Генерал Судоплатов в этой связи отмечал, что советский разведчик Николай Кузнецов до войны выполнял роль связного между балеринами и интересовавшими НКВД высокопоставленными дипломатами: «Он готовился индивидуально, как специальный агент для возможного использования против немецкого посольства в Москве. Красивый блондин, он мог сойти за немца, то есть советского гражданина немецкого происхождения. У него была сеть осведомителей среди московских артистов. В качестве актера он был представлен некоторым иностранным дипломатам. Постепенно немецкие посольские работники стали обращать внимание на интересного молодого человека типично арийской внешности, с прочно установившейся репутацией знатока балета. Им руководили Райхман, заместитель начальника Управления контрразведки, и Ильин (будущий секретарь Союза писателей СССР. —
Иностранцы охотно пользовались услугами Штейгера, балерина Ирина Чарноцкая, танцевавшая в «Пламени Парижа», обаяла сразу трех сотрудников посольства — самого посла, а также Болена и Тэйера. Они порой никак не могли ее поделить. Но все же Лепешинскую Буллит любил больше, называя ее Лелей. К слову, вторым мужем балерины был высокий чин МГБ генерал Леонид Райхман, арестованный в 1951 году, упомянутый Судоплатовым как начальник Кузнецова. Как видим, не было пределов совершенству…
Тэйер отмечает: «По мере того как темп репрессий нарастал, Штейгер все больше впадал в депрессию. Но он не прекращал выполнения ни одной из своих дипломатических функций. Однажды вечером после коктейльного приема в посольстве я на своей машине отвозил Штейгера домой. В тот день газеты объявили, что несколько наших общих знакомых были казнены обычным советским способом — застрелены в затылок. Пока мы ехали по холодным заснеженным московским улицам, Штейгер, вопреки обыкновению, молчал. Я попытался завязать разговор о погоде.
— Да, — наконец откликнулся он. — Это опасная погода — очень коварная. В такие времена следует тщательно беречь затылок.
Он ударил себя по шее и засмеялся. И погрузился в молчание. На следующий день Штейгер не пришел на прием в посольство. Несколькими неделями позже “Правда” объявила, что Борис Сергеевич Штейгер оказался предателем и был расстрелян. Конечно, выстрелом в затылок».
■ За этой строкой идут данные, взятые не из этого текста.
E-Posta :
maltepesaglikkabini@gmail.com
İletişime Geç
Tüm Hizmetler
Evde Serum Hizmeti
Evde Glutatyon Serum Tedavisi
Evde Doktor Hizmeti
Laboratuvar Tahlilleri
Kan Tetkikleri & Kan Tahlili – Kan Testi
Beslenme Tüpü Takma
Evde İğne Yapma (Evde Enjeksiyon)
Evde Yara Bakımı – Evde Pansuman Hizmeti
Барона арестовали после ужина с новым американским послом 17 апреля 1937 года, а в августе расстреляли. Не только Штейгер, но и подавляющее число гостей того странного «Весеннего фестиваля» стали жертвами репрессий (кого-то просто убили, как Райх), что также указывает на тесную смысловую связь этого невиданного ни до, ни после приема 1935 года с балом Сатаны в романе Булгакова. Что же касается Тэйера, то в 1937 году он покинул Москву и в дальнейшем, после войны, руководил радиостанцией «Голос Америки». Рузвельт распорядился, чтобы впредь холостяков в Москву не посылали, ибо, как докладывал ему в 1940 году директор ФБР Джон Эдгар Гувер, все эти балерины только притворялись, что не знают английский, а на самом деле все понимали, когда их посольские друзья обсуждали служебные дела.
С конца 1930-х годов посещение Спасо-хауса перестало быть для богемы безобидным. Если в 1933–1934 годах отношение к иностранцам было очень хорошим, то с началом массовых репрессий и так называемых больших московских процессов подозрительность, недоверие, страх перед любым человеком, говорящим с акцентом, станут обычным явлением. Болен заметит эту перемену: «Кроме балетных девушек и других агентов НКВД, которым приказано заводить контакты с дипломатическим корпусом, любой русский знает, как нездорово разговаривать с иностранцами; если иностранец заговаривает первым, русские исчезают». Так, посещение советским гражданином Спасо-хауса приобретет значительный вес не только в глазах общества, но и компетентных органов.
Американская сценаристка Лиллиан Хелман в 1944 году прилетела в качестве журналистки в Москву, часто виделась с кинорежиссером Сергеем Эйзенштейном, гуляя с ним по столице. Она не раз приглашала его зайти в Спасо-хаус выпить чашечку чаю, на что Эйзенштейн лишь загадочно улыбался. Когда отказаться в очередной раз стало неприлично, он признался, что посещать резиденцию посла для него небезопасно. И все-таки он пришел лишь однажды вместе с другими советскими гостями, чтобы разговаривать с американцами при свидетелях. Он рассказывал о монтаже первой серии «Ивана Грозного». А ведь в 1944-м союзниками был открыт второй фронт.